>>>

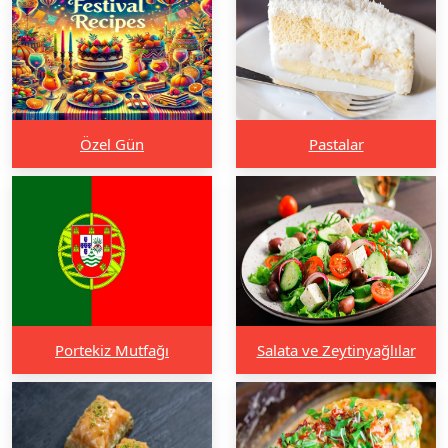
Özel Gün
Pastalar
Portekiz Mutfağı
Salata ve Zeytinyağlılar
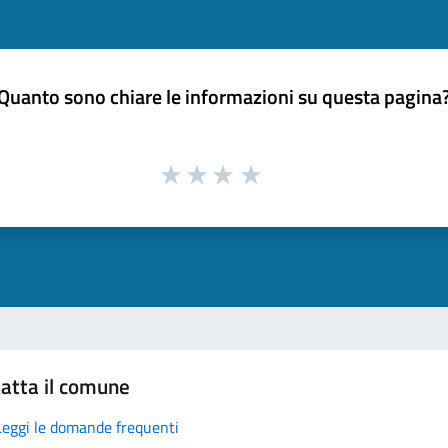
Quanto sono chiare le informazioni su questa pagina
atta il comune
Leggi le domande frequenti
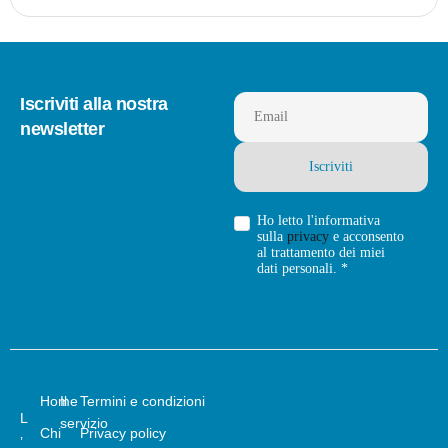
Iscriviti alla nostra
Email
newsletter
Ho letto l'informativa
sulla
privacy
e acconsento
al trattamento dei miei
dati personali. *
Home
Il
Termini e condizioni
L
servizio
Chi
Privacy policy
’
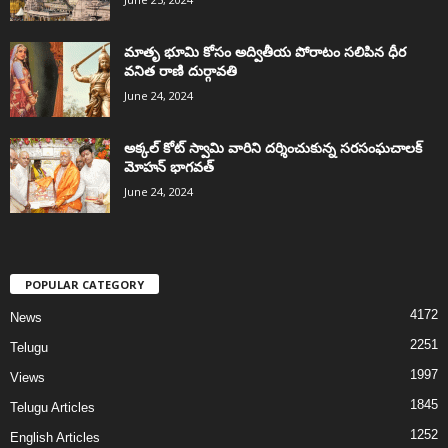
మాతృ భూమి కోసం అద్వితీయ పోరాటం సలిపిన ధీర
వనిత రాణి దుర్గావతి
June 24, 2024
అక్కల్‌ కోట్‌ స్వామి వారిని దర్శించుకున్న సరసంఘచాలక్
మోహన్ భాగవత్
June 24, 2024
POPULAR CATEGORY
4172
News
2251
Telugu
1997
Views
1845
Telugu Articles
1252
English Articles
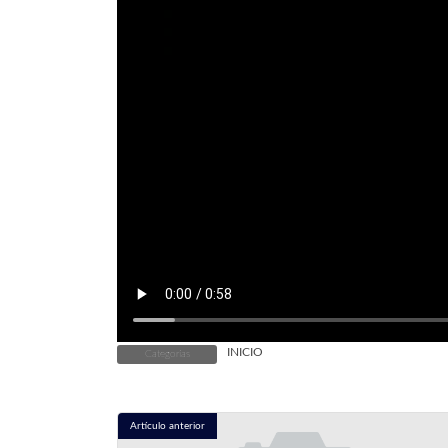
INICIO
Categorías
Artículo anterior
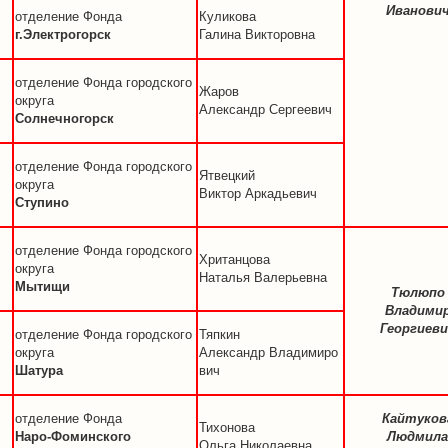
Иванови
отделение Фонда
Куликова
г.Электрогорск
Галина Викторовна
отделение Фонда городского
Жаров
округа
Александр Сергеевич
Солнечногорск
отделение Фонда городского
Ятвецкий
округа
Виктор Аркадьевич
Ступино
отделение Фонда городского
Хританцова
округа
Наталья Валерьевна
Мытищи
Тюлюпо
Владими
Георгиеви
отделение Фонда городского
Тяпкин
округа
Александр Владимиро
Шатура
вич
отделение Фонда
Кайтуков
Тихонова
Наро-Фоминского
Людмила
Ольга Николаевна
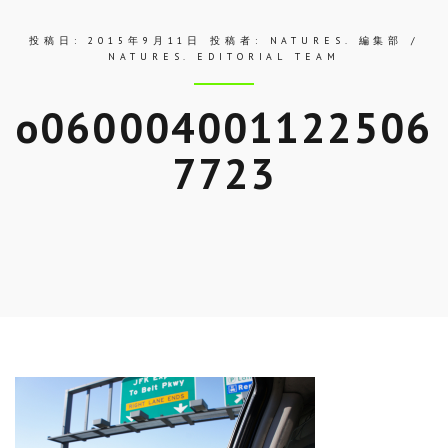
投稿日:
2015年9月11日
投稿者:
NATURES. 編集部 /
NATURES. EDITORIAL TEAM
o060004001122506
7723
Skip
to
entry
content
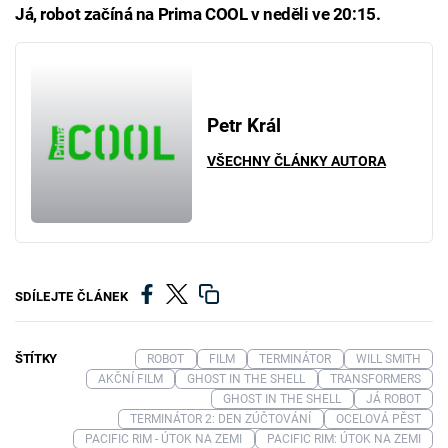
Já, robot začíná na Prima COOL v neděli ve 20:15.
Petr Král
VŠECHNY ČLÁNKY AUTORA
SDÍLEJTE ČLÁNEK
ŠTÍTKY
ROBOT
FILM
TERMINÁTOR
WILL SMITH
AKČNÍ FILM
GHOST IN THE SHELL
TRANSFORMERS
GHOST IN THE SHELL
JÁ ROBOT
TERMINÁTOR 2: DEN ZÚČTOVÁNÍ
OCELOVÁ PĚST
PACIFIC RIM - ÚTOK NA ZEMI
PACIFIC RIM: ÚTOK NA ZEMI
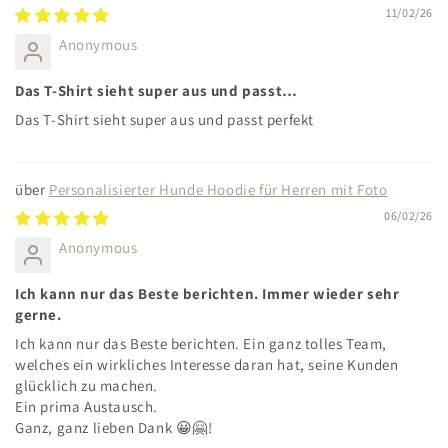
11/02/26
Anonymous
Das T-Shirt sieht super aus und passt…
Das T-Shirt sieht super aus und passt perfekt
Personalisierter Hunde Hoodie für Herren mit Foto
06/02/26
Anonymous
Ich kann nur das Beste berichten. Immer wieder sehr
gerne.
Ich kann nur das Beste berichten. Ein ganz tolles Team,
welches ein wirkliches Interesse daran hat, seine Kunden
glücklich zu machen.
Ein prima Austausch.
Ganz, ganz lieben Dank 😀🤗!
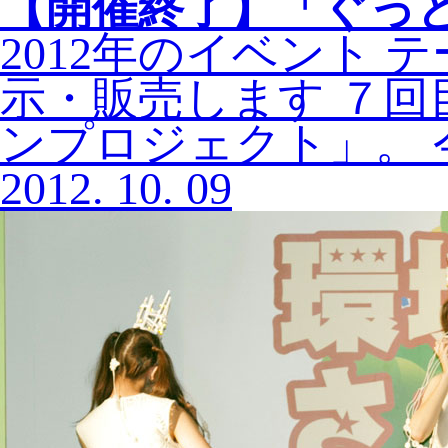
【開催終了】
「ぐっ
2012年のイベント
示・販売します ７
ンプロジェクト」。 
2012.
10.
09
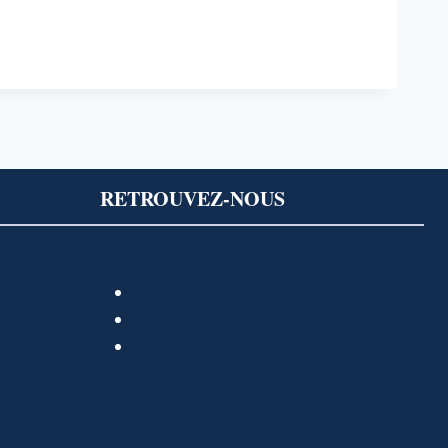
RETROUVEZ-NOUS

<<<

WHAT YOU HAVE TO DO: Send back the data above word for word, with the pictures left out.

SOLUTION TO THIS TASK:
Özel Gün
Pastalar
Portekiz Mutfağı
Salata ve Zeytinyağlılar
Quanto sono chiare le informazioni su questa pagina
atta il comune
Leggi le domande frequenti
Iscriviti alla nostra
Email
newsletter
Ho letto l'informativa
sulla
privacy
e acconsento
al trattamento dei miei
dati personali. *
Home
Il
Termini e condizioni
L
servizio
Chi
Privacy policy
’
మాతృ భూమి కోసం అద్వితీయ పోరాటం సలిపిన ధీర
వనిత రాణి దుర్గావతి
June 24, 2024
అక్కల్‌ కోట్‌ స్వామి వారిని దర్శించుకున్న సరసంఘచాలక్
మోహన్ భాగవత్
June 24, 2024
POPULAR CATEGORY
4172
News
2251
Telugu
1997
Views
1845
Telugu Articles
1252
English Articles
INICIO
Categorías
Artículo anterior
Иванови
отделение Фонда
Куликова
г.Электрогорск
Галина Викторовна
отделение Фонда городского
Жаров
округа
Александр Сергеевич
Солнечногорск
отделение Фонда городского
Ятвецкий
округа
Виктор Аркадьевич
Ступино
отделение Фонда городского
Хританцова
округа
Наталья Валерьевна
Мытищи
Тюлюпо
Владими
Георгиеви
отделение Фонда городского
Тяпкин
округа
Александр Владимиро
Шатура
вич
отделение Фонда
Кайтуков
Тихонова
Наро-Фоминского
Людмила
Ольга Николаевна
投稿日:
2015年9月11日
投稿者:
NATURES. 編集部 /
NATURES. EDITORIAL TEAM
o060004001122506
7723
Skip
to
entry
content
Já, robot začíná na Prima COOL v neděli ve 20:15.
Petr Král
VŠECHNY ČLÁNKY AUTORA
SDÍLEJTE ČLÁNEK
ŠTÍTKY
ROBOT
FILM
TERMINÁTOR
WILL SMITH
AKČNÍ FILM
GHOST IN THE SHELL
TRANSFORMERS
GHOST IN THE SHELL
JÁ ROBOT
TERMINÁTOR 2: DEN ZÚČTOVÁNÍ
OCELOVÁ PĚST
PACIFIC RIM - ÚTOK NA ZEMI
PACIFIC RIM: ÚTOK NA ZEMI
11/02/26
Anonymous
Das T-Shirt sieht super aus und passt…
Das T-Shirt sieht super aus und passt perfekt
Personalisierter Hunde Hoodie für Herren mit Foto
06/02/26
Anonymous
Ich kann nur das Beste berichten. Immer wieder sehr
gerne.
Ich kann nur das Beste berichten. Ein ganz tolles Team,
welches ein wirkliches Interesse daran hat, seine Kunden
glücklich zu machen.
Ein prima Austausch.
Ganz, ganz lieben Dank 😀🤗!
【開催終了】
「ぐっ
2012年のイベント
示・販売します ７
ンプロジェクト」。 
2012.
10.
09
RETROUVEZ-NOUS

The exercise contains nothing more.